A report scheduled for release later this month, looks at how long until people's lives get "screwed up" by spending too much time at work, and begin to look for someone to blame. Porter thinks in the near future, employees will turn to employers and say "not only did you let me do this, but the pressure to get promoted and not laid off led to this addictive behavior."
People who smoked for years, in spite of the warnings turned around and sued tobacco companies for their health problems. Others attempted to sue fast food chains, claiming ignorance after consuming a burger and fries daily, which made them unhealthy.
Society has failed "when we have to resort to litigation to clear things up that should be easy or apparent," Intuit's Eggers said. "It's too easy to log onto the Internet to check e-mail and five hours later the kids are hungry and the dogs are waiting by the door. As managers we must remain vigilant to make sure we know when and how work is getting done.

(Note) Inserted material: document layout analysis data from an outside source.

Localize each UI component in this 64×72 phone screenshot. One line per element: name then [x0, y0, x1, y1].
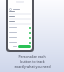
- staticText: button to track: [20, 59, 45, 64]
- staticText: Personalize each: [18, 54, 46, 59]
- button[interactable]: [9, 40, 31, 45]
- button[interactable]: Save: [18, 45, 31, 48]
- button[interactable]: [9, 25, 31, 30]
- button[interactable]: [9, 30, 31, 35]
- button[interactable]: [9, 35, 31, 40]
- button[interactable]: Back: [9, 8, 12, 11]
- staticText: exactly what you need: [14, 64, 51, 69]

Companies like Intuit and Courion Corp. encourage employees to have a work-life balance because experts like Porter believe there's a fine line between addiction and staying connected.
Chris Zannetos, the CEO for Courion, a security software and services company, hopes the welcome letter and gift certificate to a local restaurant each new employee receives sends a message to maintain a work-life balance.
"I can see how technology could become addictive, but we try to stress that our employees keep a balance," Zannetos said. "If you're going to build a business and compete against large companies, you might need to use technology like a Blackberry. You just can't get caught up in it."